PaCh (Packed Chemicals): Computationally Effective Binary Format for Chemical Structure Encoding

Author

Kohulan Rajan

Published

June 5, 2024

Why discuss this paper?

I chose the PaCh (Packed Chemicals) paper (Nugmanov 2024) current topics in the cheminformatics seminar because

  • It aims to combine compact local stereochemistry encoding (in SMILES) with explicit bond connectivity and 2D layout (like in MDL MOL files).
  • This is an interesting approach to package these two pieces of information together, which makes our group think about possible real-world applications.
  • Benchmarking shows PaCh outperforms SMILES, MOL, and CML in encoding/decoding speed while maintaining compact size.
  • Introduces a computationally effective format tailored for cheminformatics applications, deep learning tasks, and efficient data storage/processing.

Context

This paper proposes a new binary format called PaCh (Packed Chemicals) that aims to combine the advantages of compact string-based SMILES and explicit bond connectivity of MDL MOL files while addressing their shortcomings. PaCh introduces a condensed representation of packing atom properties, 2D coordinates, bidirectional connectivity, and relative stereochemistry coding in an efficient manner to enable fast processing for modern data analytics workflows.

Key Features of PaCh

  • Binary Format: Utilizes a binary format for compact and efficient storage of molecular data.
  • Explicit Atom Connectivity: Stores atom connectivity explicitly, including implicit hydrogens, to ensure accurate representation.
  • Electronic State and Stereochemistry: Encodes electronic states, stereochemistry, and other essential molecular attributes.
  • 2D Layout: Includes 2D layout information, similar to MOL files, for visualization and analysis.
  • Reaction Encoding: Supports the encoding of chemical reactions, facilitating reaction analysis and retrosynthesis.
  • Zlib Compression: Employs Zlib compression to further reduce storage size.

Available representations

SMILES

  • Compact linear string representation
  • Encodes local stereochemistry and implicit hydrogens
  • Limitations:
    • Representing radicals, 2D/3D data, metal complexes
    • Ring closures beyond 100
    • Explicit bonds

INCHI

  • Comprehensive format endorsed by IUPAC
  • Encodes connectivity, stereochemistry, tautomers
  • Issues:
    • Flexible hydrogen mapping
    • Atomic charge determination
  • Lacks 2D/3D encoding in main part

MDL MOL/RXN

  • Encodes 2D/3D coordinates, explicit radicals/charges
  • Limited stereochemistry support
  • Ambiguity in implicit H counting
  • Line length restrictions and optional zero fields hamper parsing

CML/MRV

  • XML-based, easier parsing than MDL
  • Encodes 2D/3D
  • Implicit H and stereochemistry inherit MOL ambiguities

Note: The paper highlights the limitations of existing formats, motivating the need for a new format like PaCh that combines advantages while mitigating drawbacks.

Binary Formats

Previous attempts at binary encoding of chemical structures, such as the Chemical JSON format, have aimed to improve efficiency but often fall short in terms of compression and speed. Nugmanov et al. (Nugmanov 2024) aim to overcome these limitations with Pach.

Problem setting

  • Existing chemical structure encoding formats are not optimized for computational efficiency.
  • There is a need for a format that balances compression, speed, and ease of use.

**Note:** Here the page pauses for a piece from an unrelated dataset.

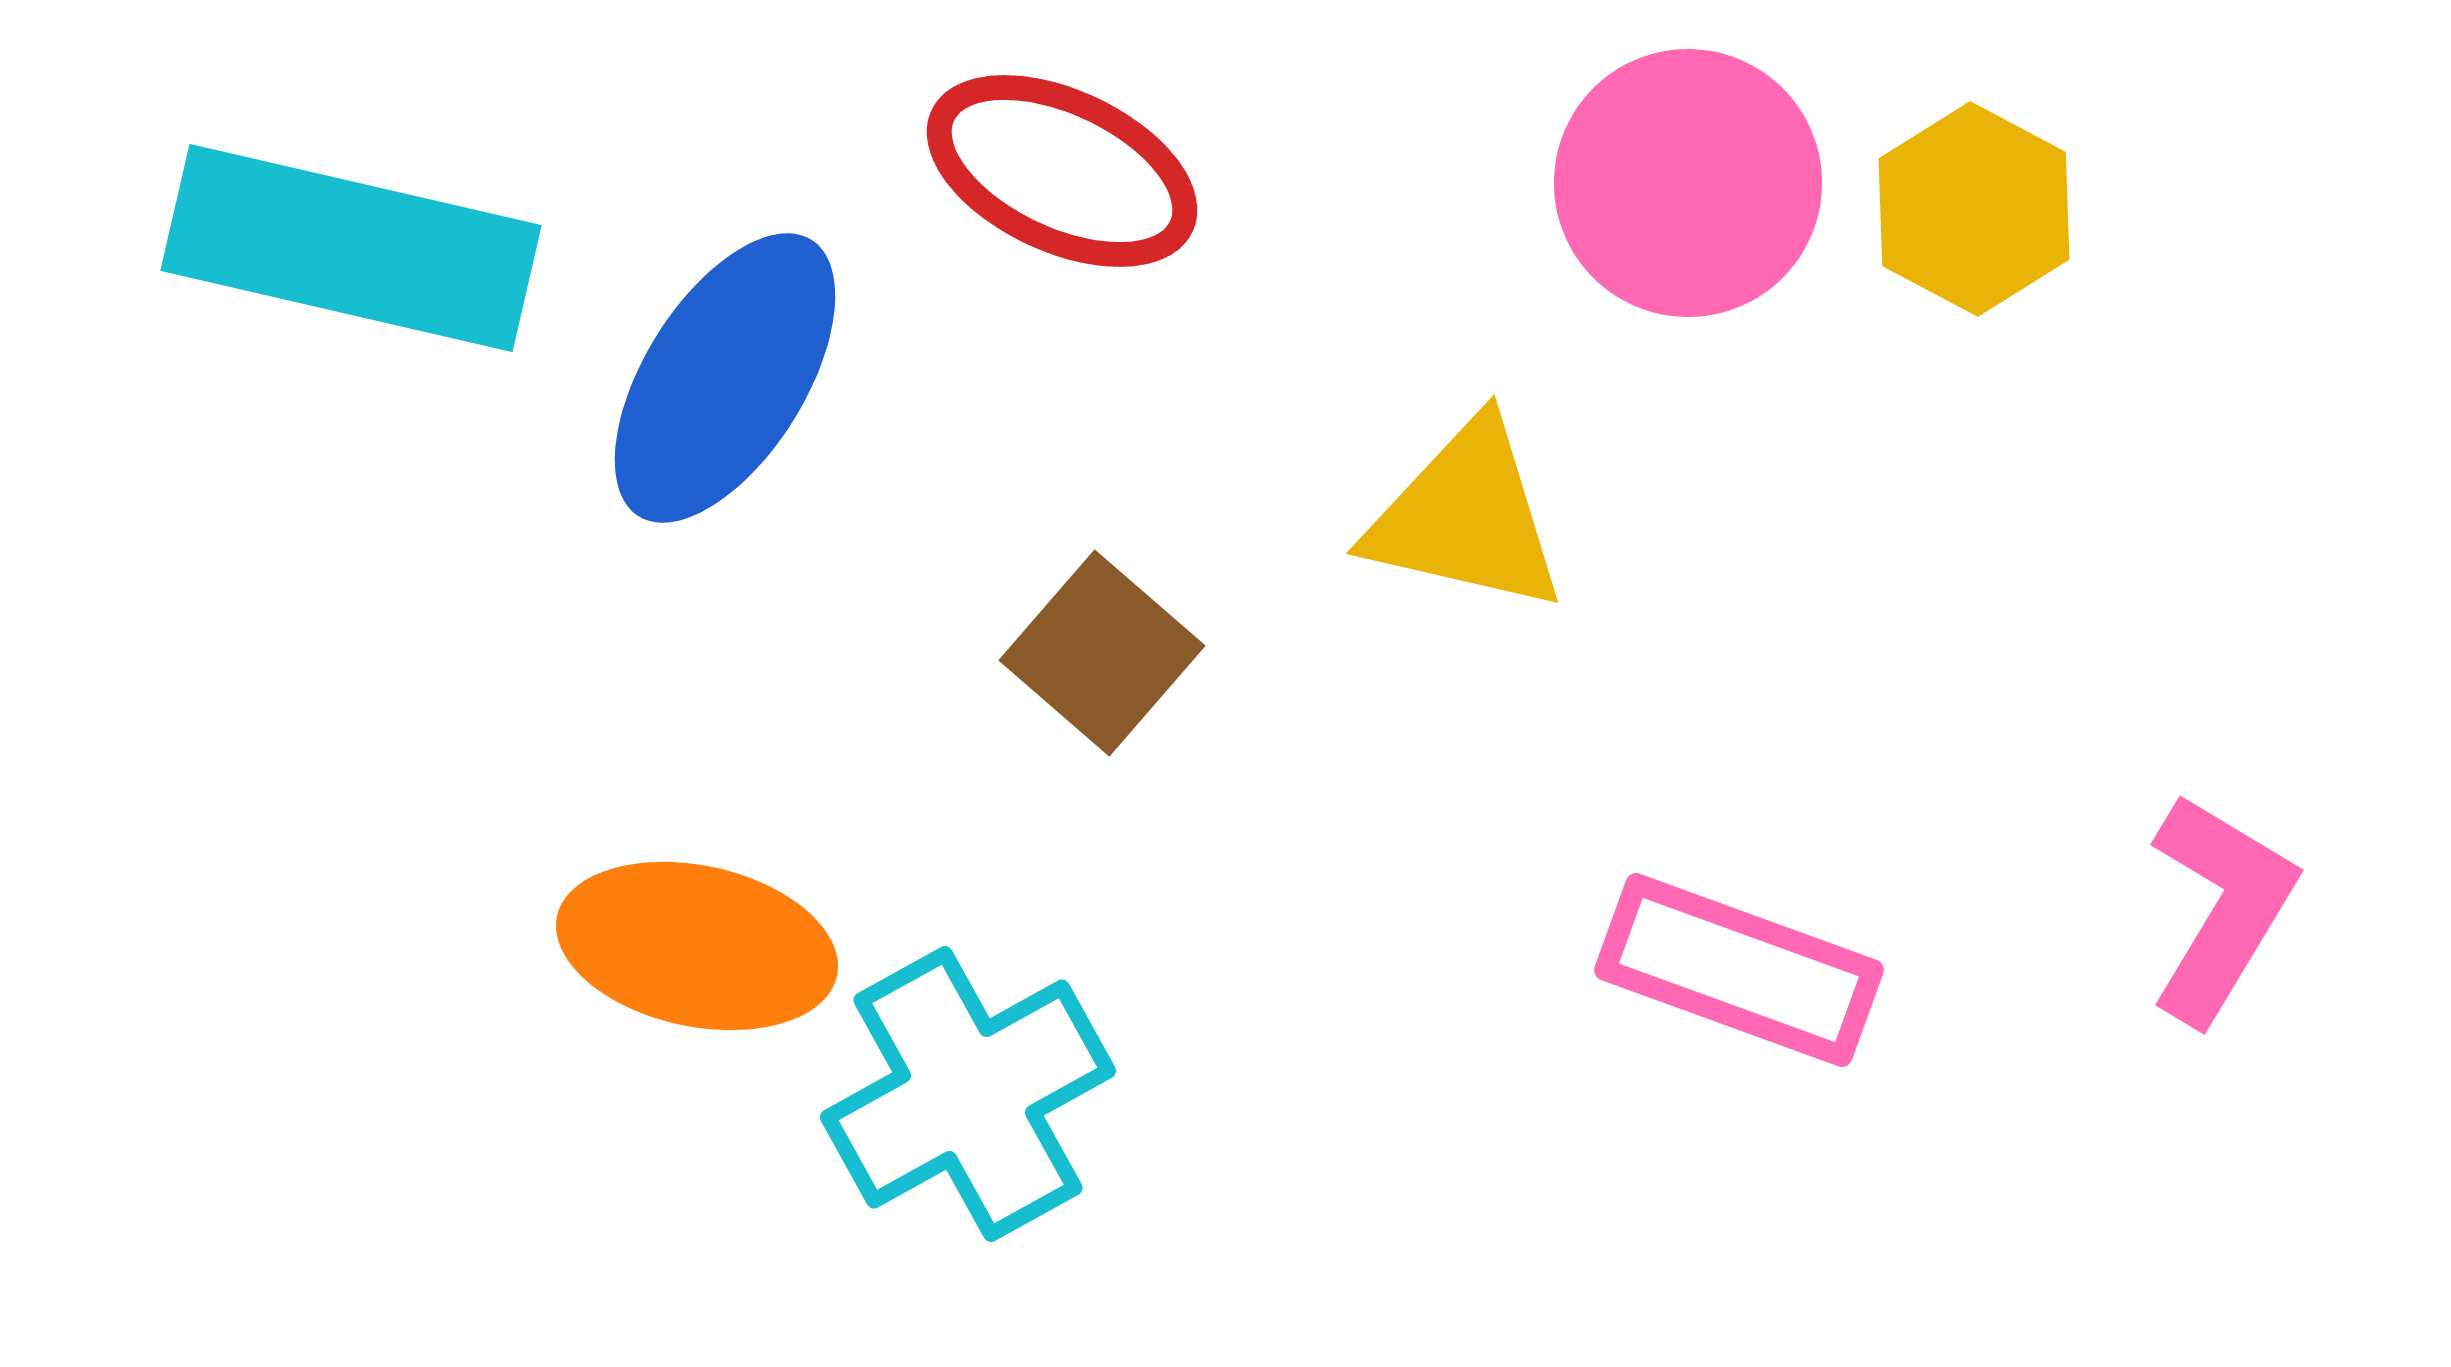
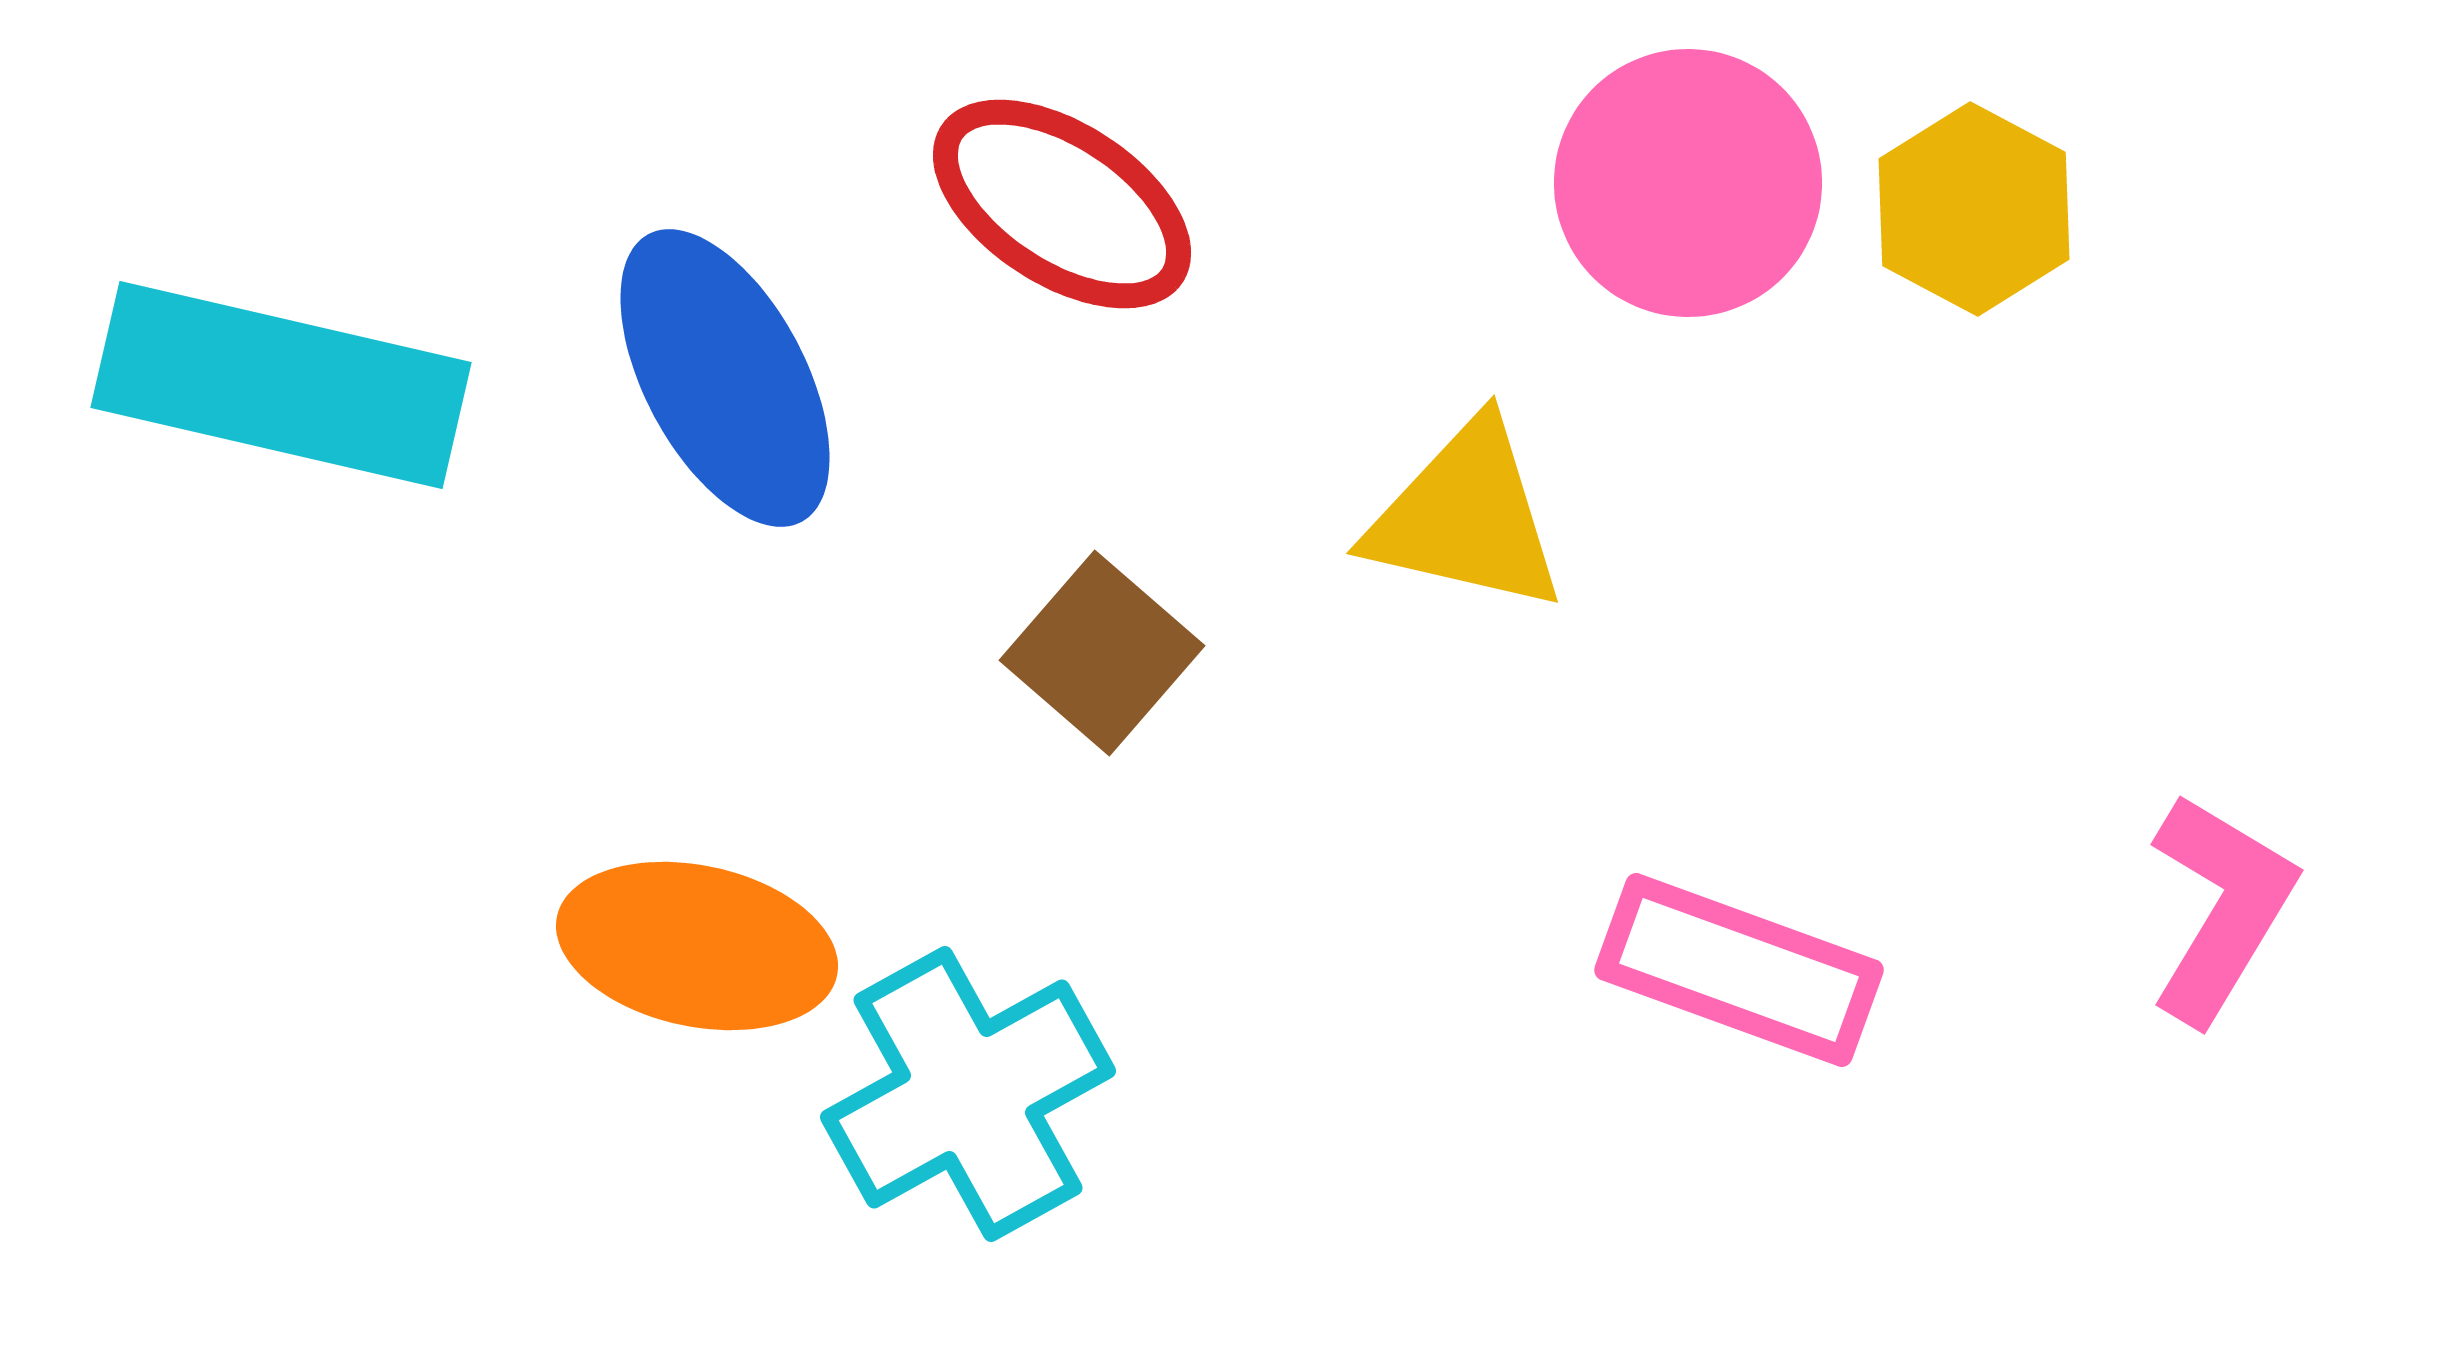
red ellipse: moved 33 px down; rotated 8 degrees clockwise
cyan rectangle: moved 70 px left, 137 px down
blue ellipse: rotated 60 degrees counterclockwise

Advantages over Existing Formats

  • Addresses SMILES Limitations: Overcomes issues in SMILES related to representing radicals, complex stereochemistry, and disconnected components.
  • Resolves MOL Challenges: Avoids problems with implicit hydrogen counting and parsing difficulties associated with MOL files.
  • Combines Strengths: Integrates the best features of SMILES (e.g., local stereo- and implicit hydrogen encoding) and MOL (e.g., explicit bond encoding and 2D layout).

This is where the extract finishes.